Last week, Federal Housing Finance Authority Director Bill Pulte said government-sponsored financing entities Fannie Mae (OTCQB:FNMA) and Freddie Mac (OTCQB:FMCC) were looking at taking equity stakes in tech companies.
“We have some of the biggest technology and public companies offering equity to Fannie and Freddie in exchange for Fannie and Freddie partnering with them in our business,” Pulte said last Friday at an industry event, according to Bloomberg.

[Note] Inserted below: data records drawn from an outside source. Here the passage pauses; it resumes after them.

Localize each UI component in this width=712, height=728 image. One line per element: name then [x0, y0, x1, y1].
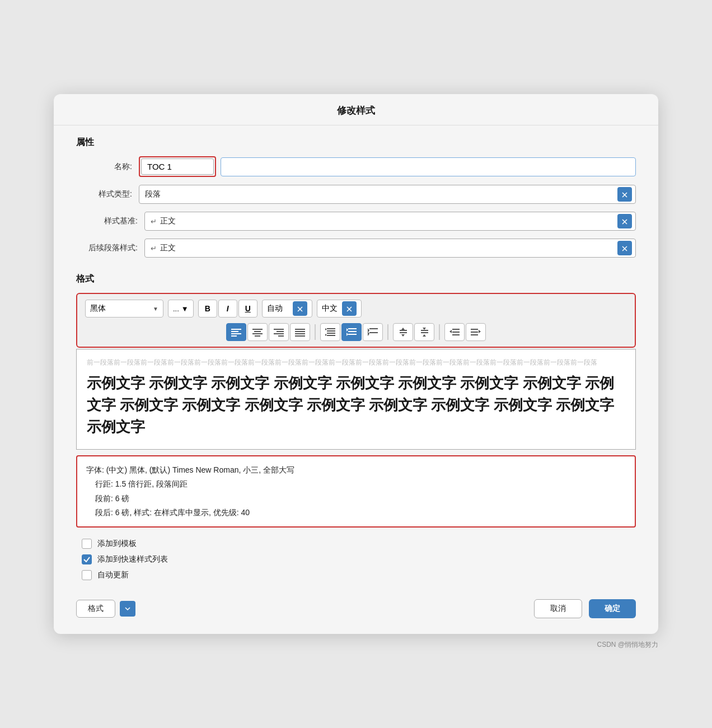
font-more-button[interactable]: ... ▼	[168, 300, 194, 318]
divider1	[315, 324, 316, 340]
format-main-button[interactable]: 格式	[76, 600, 115, 618]
add-to-quick-label: 添加到快速样式列表	[97, 554, 168, 564]
svg-rect-15	[295, 335, 305, 337]
divider2	[387, 324, 388, 340]
svg-rect-16	[327, 328, 335, 329]
svg-marker-25	[346, 328, 348, 332]
add-to-template-row: 添加到模板	[82, 539, 630, 549]
svg-rect-0	[231, 329, 241, 330]
font-size-arrow	[293, 301, 307, 316]
style-desc-box: 字体: (中文) 黑体, (默认) Times New Roman, 小三, 全…	[76, 455, 636, 528]
font-size-value: 自动	[267, 304, 291, 314]
checkbox-section: 添加到模板 添加到快速样式列表 自动更新	[76, 539, 636, 580]
style-base-row: 样式基准: ↵ 正文	[76, 212, 636, 231]
dialog-footer: 格式 取消 确定	[54, 594, 658, 618]
decrease-indent-button[interactable]	[444, 323, 465, 341]
increase-indent-button[interactable]	[466, 323, 486, 341]
font-more-arrow: ▼	[181, 305, 189, 313]
modify-style-dialog: 修改样式 属性 名称: 样式类型: 段落	[54, 94, 658, 634]
svg-rect-36	[421, 332, 428, 333]
style-type-value: 段落	[145, 189, 161, 199]
font-more-label: ...	[173, 305, 179, 313]
svg-rect-27	[369, 328, 378, 329]
style-base-select[interactable]: ↵ 正文	[144, 212, 636, 231]
return-icon-base: ↵	[151, 217, 157, 226]
style-type-select[interactable]: 段落	[139, 185, 636, 204]
name-row: 名称:	[76, 156, 636, 177]
svg-marker-26	[346, 333, 348, 336]
toolbar-row1: 黑体 ▼ ... ▼ B I U	[85, 300, 627, 318]
properties-section: 属性 名称: 样式类型: 段落	[76, 137, 636, 258]
language-value: 中文	[322, 304, 340, 314]
align-center-button[interactable]	[247, 323, 268, 341]
format-buttons: B I U	[198, 300, 257, 318]
style-base-label: 样式基准:	[76, 216, 138, 226]
auto-update-checkbox[interactable]	[82, 570, 92, 580]
svg-rect-10	[274, 333, 284, 334]
svg-rect-19	[327, 335, 335, 336]
svg-marker-37	[423, 328, 426, 330]
next-style-select[interactable]: ↵ 正文	[144, 239, 636, 258]
watermark: CSDN @悄悄地努力	[597, 640, 658, 650]
next-style-arrow-icon	[617, 241, 632, 255]
toolbar-row2	[85, 323, 627, 341]
font-size-select[interactable]: 自动	[262, 300, 312, 318]
style-base-arrow-icon	[617, 214, 632, 228]
decrease-para-spacing-button[interactable]	[414, 323, 434, 341]
auto-update-label: 自动更新	[97, 570, 129, 580]
underline-button[interactable]: U	[238, 300, 257, 318]
align-left-button[interactable]	[226, 323, 246, 341]
spacing-group	[320, 323, 383, 341]
align-justify-button[interactable]	[290, 323, 310, 341]
preview-sample-text: 示例文字 示例文字 示例文字 示例文字 示例文字 示例文字 示例文字 示例文字 …	[87, 372, 625, 438]
line-spacing-1-5-button[interactable]	[341, 323, 362, 341]
style-base-value: 正文	[160, 216, 176, 226]
name-input[interactable]	[141, 158, 214, 175]
confirm-button[interactable]: 确定	[589, 599, 636, 618]
italic-button[interactable]: I	[218, 300, 237, 318]
style-type-label: 样式类型:	[76, 189, 132, 199]
svg-rect-23	[348, 331, 357, 332]
single-spacing-button[interactable]	[320, 323, 340, 341]
svg-marker-20	[325, 328, 327, 330]
svg-marker-46	[479, 330, 481, 333]
bold-button[interactable]: B	[198, 300, 217, 318]
name-input-ext[interactable]	[221, 157, 636, 176]
add-to-template-checkbox[interactable]	[82, 539, 92, 549]
svg-rect-18	[327, 333, 335, 334]
svg-marker-29	[368, 328, 369, 333]
auto-update-row: 自动更新	[82, 570, 630, 580]
language-select[interactable]: 中文	[317, 300, 362, 318]
add-to-quick-checkbox[interactable]	[82, 554, 92, 564]
svg-rect-9	[277, 331, 284, 332]
svg-rect-13	[295, 331, 305, 332]
increase-para-spacing-button[interactable]	[393, 323, 413, 341]
return-icon-next: ↵	[151, 244, 157, 253]
preview-prev-text: 前一段落前一段落前一段落前一段落前一段落前一段落前一段落前一段落前一段落前一段落…	[87, 357, 625, 368]
next-style-value: 正文	[160, 243, 176, 253]
double-spacing-button[interactable]	[363, 323, 383, 341]
svg-rect-14	[295, 333, 305, 334]
font-select[interactable]: 黑体 ▼	[85, 300, 163, 318]
svg-rect-1	[231, 331, 238, 332]
align-right-button[interactable]	[269, 323, 289, 341]
svg-rect-5	[254, 331, 261, 332]
svg-rect-17	[327, 330, 335, 332]
footer-right: 取消 确定	[534, 599, 636, 618]
svg-rect-32	[400, 332, 407, 333]
footer-left: 格式	[76, 600, 135, 618]
svg-rect-43	[471, 329, 478, 330]
para-spacing-group	[393, 323, 434, 341]
indent-group	[444, 323, 486, 341]
cancel-button[interactable]: 取消	[534, 599, 582, 618]
style-desc-line2: 行距: 1.5 倍行距, 段落间距	[95, 477, 626, 491]
svg-marker-33	[401, 328, 405, 330]
svg-rect-44	[471, 332, 478, 333]
svg-marker-30	[368, 332, 369, 336]
alignment-group	[226, 323, 310, 341]
svg-rect-3	[231, 335, 237, 337]
svg-rect-35	[421, 330, 428, 331]
svg-rect-31	[400, 330, 407, 331]
svg-rect-40	[452, 332, 460, 333]
format-dropdown-button[interactable]	[120, 601, 135, 617]
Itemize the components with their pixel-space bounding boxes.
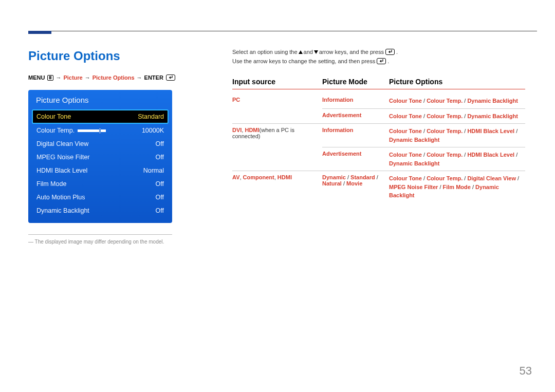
note-divider [28, 234, 172, 235]
osd-row-value: Off [156, 154, 164, 161]
enter-icon [385, 49, 395, 55]
osd-rows: Colour ToneStandardColour Temp.10000KDig… [29, 109, 172, 222]
instructions: Select an option using the and arrow key… [232, 49, 527, 64]
cell-input-source: AV, Component, HDMI [232, 171, 322, 203]
down-arrow-icon [314, 50, 318, 54]
osd-row[interactable]: Dynamic BacklightOff [32, 204, 169, 217]
breadcrumb-menu: MENU [28, 74, 45, 81]
osd-row-label: Auto Motion Plus [36, 194, 85, 201]
cell-input-source: DVI, HDMI(when a PC is connected) [232, 124, 322, 171]
osd-row-value: 10000K [142, 127, 164, 134]
page-title: Picture Options [28, 49, 188, 63]
table-subrow: AdvertisementColour Tone / Colour Temp. … [322, 109, 525, 124]
breadcrumb: MENU Ⅲ → Picture → Picture Options → ENT… [28, 74, 188, 81]
osd-row-value: Off [156, 194, 164, 201]
table-subrow: InformationColour Tone / Colour Temp. / … [322, 94, 525, 109]
arrow-icon: → [55, 74, 61, 81]
cell-picture-options: Colour Tone / Colour Temp. / HDMI Black … [389, 151, 525, 167]
instr2-b: . [387, 58, 389, 64]
table-body: PCInformationColour Tone / Colour Temp. … [232, 94, 525, 203]
cell-picture-options: Colour Tone / Colour Temp. / Dynamic Bac… [389, 97, 525, 105]
instr1-a: Select an option using the [232, 49, 298, 55]
osd-row-label: HDMI Black Level [36, 167, 87, 174]
left-column: Picture Options MENU Ⅲ → Picture → Pictu… [28, 49, 188, 245]
cell-input-source: PC [232, 94, 322, 123]
osd-row-label: MPEG Noise Filter [36, 154, 90, 161]
instr2-a: Use the arrow keys to change the setting… [232, 58, 375, 64]
cell-picture-options: Colour Tone / Colour Temp. / Digital Cle… [389, 174, 525, 200]
instr1-c: arrow keys, and the press [319, 49, 384, 55]
cell-picture-options: Colour Tone / Colour Temp. / Dynamic Bac… [389, 112, 525, 121]
instr1-d: . [396, 49, 398, 55]
table-subrow: InformationColour Tone / Colour Temp. / … [322, 124, 525, 147]
osd-row[interactable]: Colour ToneStandard [32, 109, 169, 124]
up-arrow-icon [299, 50, 303, 54]
table-subrow: Dynamic / Standard / Natural / MovieColo… [322, 171, 525, 203]
breadcrumb-enter: ENTER [144, 74, 163, 81]
osd-panel-title: Picture Options [29, 90, 172, 109]
menu-icon: Ⅲ [47, 75, 53, 81]
cell-picture-mode: Information [322, 127, 389, 144]
osd-row[interactable]: MPEG Noise FilterOff [32, 151, 169, 164]
cell-picture-mode: Advertisement [322, 151, 389, 167]
osd-row[interactable]: Colour Temp.10000K [32, 124, 169, 137]
header-picture-options: Picture Options [389, 78, 525, 86]
top-divider [28, 31, 537, 31]
cell-picture-mode: Information [322, 97, 389, 105]
breadcrumb-picture: Picture [63, 74, 82, 81]
instr1-b: and [304, 49, 313, 55]
osd-row[interactable]: HDMI Black LevelNormal [32, 164, 169, 177]
slider[interactable] [78, 129, 106, 132]
table-row: DVI, HDMI(when a PC is connected)Informa… [232, 124, 525, 171]
table-row: PCInformationColour Tone / Colour Temp. … [232, 94, 525, 124]
osd-row[interactable]: Auto Motion PlusOff [32, 191, 169, 204]
note-text: The displayed image may differ depending… [28, 239, 188, 245]
enter-icon [166, 74, 175, 81]
arrow-icon: → [85, 74, 90, 81]
arrow-icon: → [137, 74, 142, 81]
table-header: Input source Picture Mode Picture Option… [232, 78, 525, 89]
chapter-tab [28, 31, 51, 34]
osd-row-value: Off [156, 180, 164, 188]
right-column: Select an option using the and arrow key… [232, 49, 527, 203]
osd-row-label: Dynamic Backlight [36, 207, 89, 214]
osd-row-label: Colour Tone [36, 113, 71, 120]
options-table: Input source Picture Mode Picture Option… [232, 78, 525, 203]
page-number: 53 [520, 364, 532, 378]
cell-picture-options: Colour Tone / Colour Temp. / HDMI Black … [389, 127, 525, 144]
osd-row[interactable]: Film ModeOff [32, 177, 169, 191]
breadcrumb-picture-options: Picture Options [92, 74, 135, 81]
osd-row[interactable]: Digital Clean ViewOff [32, 137, 169, 151]
osd-panel: Picture Options Colour ToneStandardColou… [28, 90, 172, 223]
osd-row-value: Off [156, 207, 164, 214]
osd-row-value: Standard [138, 113, 164, 120]
osd-row-value: Off [156, 140, 164, 147]
osd-row-label: Film Mode [36, 180, 66, 188]
header-picture-mode: Picture Mode [322, 78, 389, 86]
cell-picture-mode: Advertisement [322, 112, 389, 121]
header-input-source: Input source [232, 78, 322, 86]
osd-row-label: Digital Clean View [36, 140, 88, 147]
osd-row-value: Normal [143, 167, 164, 174]
cell-picture-mode: Dynamic / Standard / Natural / Movie [322, 174, 389, 200]
osd-row-label: Colour Temp. [36, 127, 75, 134]
table-subrow: AdvertisementColour Tone / Colour Temp. … [322, 147, 525, 171]
table-row: AV, Component, HDMIDynamic / Standard / … [232, 171, 525, 203]
enter-icon [377, 58, 386, 64]
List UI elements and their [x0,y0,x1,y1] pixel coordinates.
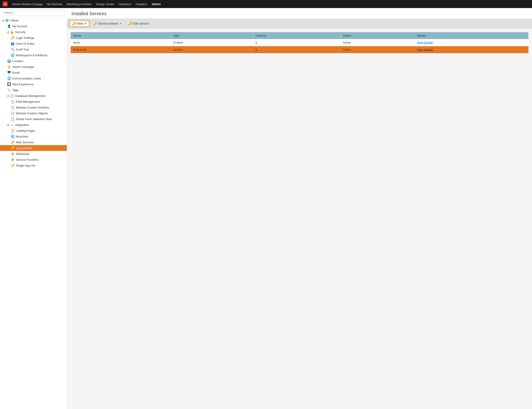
service-providers-icon: ✳️ [11,158,15,161]
row1-used-by-link[interactable]: 0 [256,41,257,44]
sidebar-item-launchpoint[interactable]: 🔑 LaunchPoint [0,145,67,151]
page-header: Installed Services [67,8,532,19]
location-icon: 🌍 [7,59,11,63]
sidebar-item-communication-limits-label: Communication Limits [12,77,41,80]
row1-type: Custom [170,39,253,46]
service-actions-button[interactable]: 🔑 Service Actions ▼ [90,20,124,27]
new-button-icon: 🔑 [72,21,76,26]
single-sign-on-icon: 🔑 [11,164,15,167]
new-button-label: New [77,22,83,25]
collapse-integration-icon: ▤ [7,124,9,126]
edit-service-label: Edit Service [133,22,149,25]
service-actions-label: Service Actions [98,22,118,25]
sidebar-item-login-settings[interactable]: 🔑 Login Settings [0,35,67,41]
row2-used-by: 0 [253,46,340,53]
row2-name: Real temp [71,46,170,53]
main-layout: ▤ ⚙️ Admin 👤 My Account ▤ 🔒 Security 🔑 L… [0,8,532,409]
sidebar-item-new-experience[interactable]: 🔲 New Experience [0,81,67,87]
landing-pages-icon: 📋 [11,129,15,132]
sidebar-item-munchkin-label: Munchkin [16,135,28,138]
sidebar-item-smart-campaign[interactable]: 💡 Smart Campaign [0,64,67,70]
sidebar-item-admin[interactable]: ▤ ⚙️ Admin [0,18,67,23]
tags-icon: 🏷️ [7,88,11,92]
nav-database[interactable]: Database [119,2,131,6]
sidebar-item-web-services[interactable]: 🔑 Web Services [0,139,67,145]
sidebar-item-users-roles[interactable]: 👥 Users & Roles [0,41,67,46]
global-form-validation-icon: 📋 [11,117,15,121]
sidebar-item-single-sign-on[interactable]: 🔑 Single Sign-On [0,163,67,168]
sidebar-item-marketo-custom-activities[interactable]: 📋 Marketo Custom Activities [0,104,67,110]
web-services-icon: 🔑 [11,140,15,144]
row2-view-details-link[interactable]: View Details [417,48,433,51]
table-row[interactable]: temp Custom 0 Active View Details [71,39,528,46]
sidebar-item-web-services-label: Web Services [16,141,34,144]
row1-used-by: 0 [253,39,340,46]
sidebar-item-location-label: Location [12,59,23,63]
sidebar-item-landing-pages-label: Landing Pages [16,129,35,132]
edit-service-icon: 🔑 [128,21,133,26]
collapse-db-icon: ▤ [7,95,9,97]
sidebar-item-my-account[interactable]: 👤 My Account [0,23,67,29]
row1-name: temp [71,39,170,46]
sidebar-item-login-settings-label: Login Settings [16,36,34,39]
content-area: Installed Services 🔑 New ▼ 🔑 Service Act… [67,8,532,409]
col-used-by: Used by [253,32,340,39]
nav-marketing-activities[interactable]: Marketing Activities [67,2,92,6]
table-header-row: Name Type Used by Status Details [71,32,528,39]
row2-status: Active [340,46,414,53]
sidebar-search-container [0,8,67,18]
sidebar-item-email-label: Email [12,71,20,74]
edit-service-button[interactable]: 🔑 Edit Service [125,20,152,27]
sidebar-item-email[interactable]: 🖥️ Email [0,70,67,75]
nav-adobe-marketo[interactable]: Adobe Marketo Engage [12,2,43,6]
row1-view-details-link[interactable]: View Details [417,41,433,44]
nav-analytics[interactable]: Analytics [135,2,147,6]
sidebar-item-database-management-label: Database Management [15,94,45,98]
sidebar-item-tags[interactable]: 🏷️ Tags [0,87,67,93]
webhooks-icon: ✳️ [11,152,15,156]
nav-design-studio[interactable]: Design Studio [96,2,114,6]
workspaces-icon: 🌐 [11,53,15,57]
sidebar-item-marketo-custom-objects[interactable]: 📋 Marketo Custom Objects [0,110,67,116]
sidebar-item-communication-limits[interactable]: 🌐 Communication Limits [0,75,67,81]
sidebar-item-webhooks[interactable]: ✳️ Webhooks [0,151,67,157]
sidebar-item-security[interactable]: ▤ 🔒 Security [0,29,67,35]
row2-status-text: Active [343,48,351,51]
nav-admin[interactable]: Admin [152,2,161,6]
nav-my-marketo[interactable]: My Marketo [47,2,62,6]
sidebar-item-marketo-custom-objects-label: Marketo Custom Objects [16,112,48,115]
users-roles-icon: 👥 [11,42,15,45]
new-button[interactable]: 🔑 New ▼ [69,20,89,27]
col-status: Status [340,32,414,39]
sidebar-item-workspaces[interactable]: 🌐 Workspaces & Partitions [0,52,67,58]
launchpoint-icon: 🔑 [11,146,15,150]
sidebar-item-global-form-validation[interactable]: 📋 Global Form Validation Rule [0,116,67,122]
sidebar-item-landing-pages[interactable]: 📋 Landing Pages [0,128,67,134]
sidebar-item-marketo-custom-activities-label: Marketo Custom Activities [16,106,49,109]
collapse-admin-icon: ▤ [2,19,4,22]
sidebar-item-my-account-label: My Account [12,25,27,28]
integration-icon: ☁️ [10,123,14,127]
new-button-arrow: ▼ [85,22,87,25]
sidebar-item-service-providers[interactable]: ✳️ Service Providers [0,157,67,163]
row2-used-by-link[interactable]: 0 [256,48,257,51]
sidebar-item-security-label: Security [15,30,26,34]
login-settings-icon: 🔑 [11,36,15,39]
sidebar-item-field-management[interactable]: 📋 Field Management [0,99,67,104]
marketo-custom-activities-icon: 📋 [11,106,15,109]
sidebar-item-database-management[interactable]: ▤ 📋 Database Management [0,93,67,99]
sidebar-item-global-form-validation-label: Global Form Validation Rule [16,118,52,121]
table-row[interactable]: Real temp Custom 0 Active View Details [71,46,528,53]
sidebar-item-location[interactable]: 🌍 Location [0,58,67,64]
sidebar-item-integration[interactable]: ▤ ☁️ Integration [0,122,67,128]
col-type: Type [170,32,253,39]
sidebar-item-smart-campaign-label: Smart Campaign [12,65,34,69]
sidebar-item-munchkin[interactable]: 🌐 Munchkin [0,134,67,139]
sidebar-search-input[interactable] [2,10,65,15]
sidebar-item-audit-trail[interactable]: 🔨 Audit Trail [0,46,67,52]
sidebar-content: ▤ ⚙️ Admin 👤 My Account ▤ 🔒 Security 🔑 L… [0,18,67,409]
sidebar-item-field-management-label: Field Management [16,100,40,103]
top-navigation: A Adobe Marketo Engage My Marketo Market… [0,0,532,8]
sidebar-item-users-roles-label: Users & Roles [16,42,34,45]
munchkin-icon: 🌐 [11,135,15,138]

Pulte’s remarks come in the wake of the U.S. government taking 10% stakes in tech giant Intel (INTC) and metal miners Lithium Americas (LAC) and Trilogy Metals (TMQ), along with a 15% stake in rare earth minerals producer MP Materials (MP). The administration has also mulled taking stakes in U.S. defense contractors.
We asked Seeking Alpha analysts Noah Cox of Noah’s Arc Capital Management and Joseph Parrish if they thought Fannie Mae and Freddie Mac should take equity stakes in the tech sector.
Noah Cox: Fannie (OTCQB:FNMA) and Freddie (OTCQB:FMCC) should absolutely not take stakes in tech stocks like Palantir (PLTR), Microsoft (MSFT), or others. They are basically giant mortgage warehousing institutions. While they are owned by the U.S. government, they should not be acting like a hedge fund, full stop.
Joseph Parrish: As Fannie (OTCQB:FNMA) and Freddie (OTCQB:FMCC) are primarily insurance companies, they would hardly be the first to put some of their long-term assets into equities, Berkshire Hathaway (BRK.A) (BRK.B) being a good example.
The tech angle is tricky, given the high growth but also the high valuations for AI, an opportunity that remains tough to value. I think both companies would be better off improving their balance sheets for a couple of years first. If deals to get those stakes are non-cash in nature, they would be much more lucrative to both.